The Michigan school placed party identification at the heart of U.S. politics, downplaying the role of ideology and personality. Indeed, early studies of political behavior found exceedingly low levels of political knowledge among voters, little impact from media exposure, and almost no capacity for issue-based voting, let alone ideological constraint. Accordingly, the Michigan researchers adopted a rather nonideological notion of party identification, seeing it as an almost ascriptive identity usually acquired through parental socialization. While this fit the placid politics of the 1950s well, it failed to account for ideological turmoil of the 1960s and 1970s, which also saw a significant decline in party allegiance. By 1976, in The Changing American Voter, Norman Nie, Sidney Verba, and John Petrocikthe were challenging the Michigan model, instead emphasizing the role of ideology, candidate evaluations, and retrospective voting.

More recently, there has been a revival of interest in party identification, both due to developments in the academy and in the political world. Bruce Keith and colleagues show, in The Myth of the Independent Voter, that many leaners are indeed closet partisans, not behaving like the fickle “ticket splitters” they were assumed to be. The 1980s and 1990s saw a revival of partisan voting, this time with a more ideological cast; 2000 and 2004 saw the highest levels of party loyalty on record. Larry Bartels and Marc Hetherington, among others, have demonstrated that partisans have become more loyal and that party identification is based more on perceived ideological differences than it once was. There is even some evidence that the percentage of strong partisans has risen and the number of pure independents has fallen.

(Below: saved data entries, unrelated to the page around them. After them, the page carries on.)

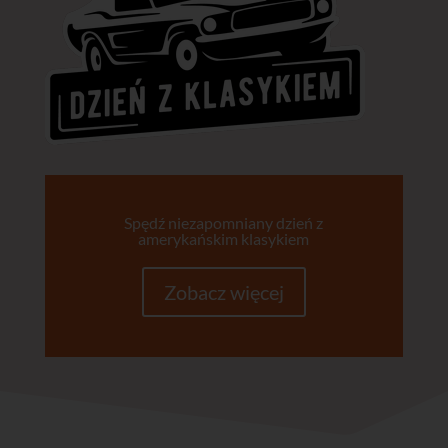
Spędź niezapomniany dzień z
amerykańskim klasykiem
Zobacz więcej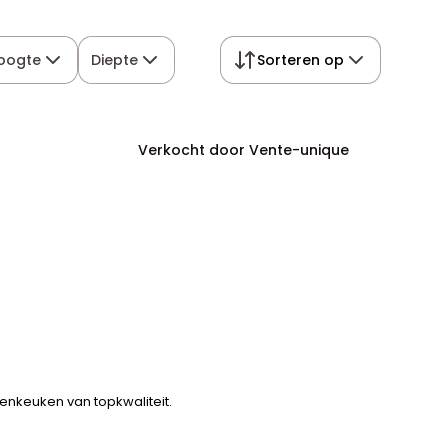
oogte
Diepte
Sorteren op
Verkocht door Vente-unique
enkeuken van topkwaliteit.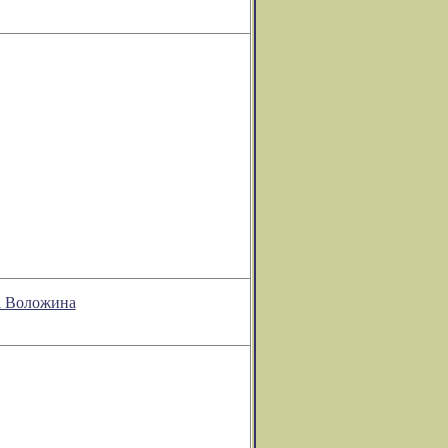
а Воложина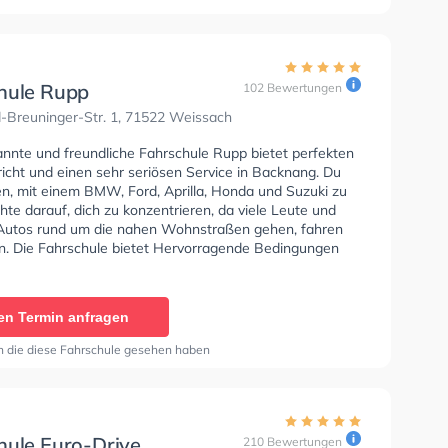
hule Rupp
102 Bewertungen
-Breuninger-Str. 1, 71522 Weissach
annte und freundliche Fahrschule Rupp bietet perfekten
icht und einen sehr seriösen Service in Backnang. Du
en, mit einem BMW, Ford, Aprilla, Honda und Suzuki zu
hte darauf, dich zu konzentrieren, da viele Leute und
Autos rund um die nahen Wohnstraßen gehen, fahren
n. Die Fahrschule bietet Hervorragende Bedingungen
lasse A1, Klasse B, Klasse A, Klasse BE, Klasse B96,
, Klasse BF17, Klasse A2 und Mofa - Prüfbescheinigung
n. Wir empfehlen dir auch online-theorie tests am PC zu
en Termin anfragen
n, um dich gut auf die theoretische Prüfung. In der
e Rupp Sie können einen Termin online anfragen.
n die diese Fahrschule gesehen haben
hule Euro-Drive
210 Bewertungen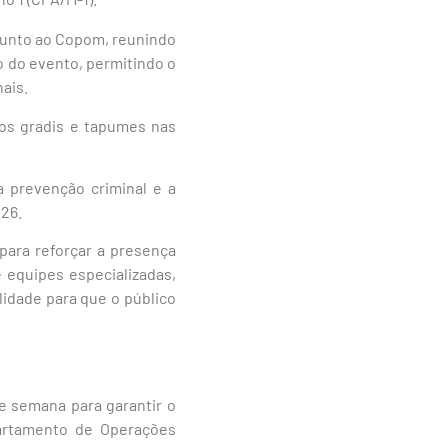
junto ao Copom, reunindo
o do evento, permitindo o
ais.
dos gradis e tapumes nas
a prevenção criminal e a
026.
para reforçar a presença
e equipes especializadas,
lidade para que o público
e semana para garantir o
artamento de Operações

While many of the conclusions of The American Voter have come under criticism in recent years, its essential insights about the importance of party identification remain intact. Party identification may be the single most important opinion held by American voters, driving them to the polls and shaping the decisions they make, structuring their worldviews and helping them understand the political universe.

Bibliography:

  1. Abramson, Paul R., John H. Aldrich, and David Rohde. Change and Continuity in the 2004 and 2006 Elections. Washington, D.C.: CQ Press, 2007.
  2. Bartels, Larry M. “Partisanship and Voting Behavior, 1952–1996.” American Journal of Political Science 44, no. 1 (2000): 35–50.
  3. Campbell, Angus, Donald Stokes, Warren Miller, and Philip Converse. The American Voter. Chicago: University of Chicago Press, 1960.
  4. Fiorina, Morris. Retrospective Voting in American National Elections. New Haven: Yale University Press, 1981.
  5. Hetherington, Marc J. “Resurgent Mass Partisanship: The Role of Elite Polarization.” American Political Science Review 95, no. 3 (2001): 619–631.
  6. Jacobson, Gary C. A Divider, Not a Uniter: George W. Bush and the American People. New York: Longman, 2006.
  7. Keith, Bruce E., David Magleby, Candice Nelson, Elizabeth Orr, Mark C. Westlye, and Raymond Wolfinger. The Myth of the Independent Voter. Berkeley: University of California Press, 1992.
  8. Nie, Norman, Sidney Verba, and John Petrocik. The Changing American Voter. Cambridge, Mass.: Harvard University Press, 1976.
  9. Zaller, John R. The Nature and Origins of Mass Opinion. New York: Cambridge University Press, 1992.